Activity> Copy every entry exactly, but skip the pictures.

Data section>
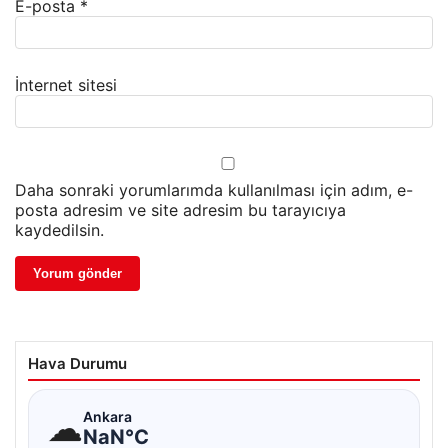
E-posta
*
İnternet sitesi
Daha sonraki yorumlarımda kullanılması için adım, e-
posta adresim ve site adresim bu tarayıcıya
kaydedilsin.
Hava Durumu
☁
Ankara
NaN°C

Your solution>
E-posta
*
İnternet sitesi
Daha sonraki yorumlarımda kullanılması için adım, e-
posta adresim ve site adresim bu tarayıcıya
kaydedilsin.
Hava Durumu
☁
Ankara
NaN°C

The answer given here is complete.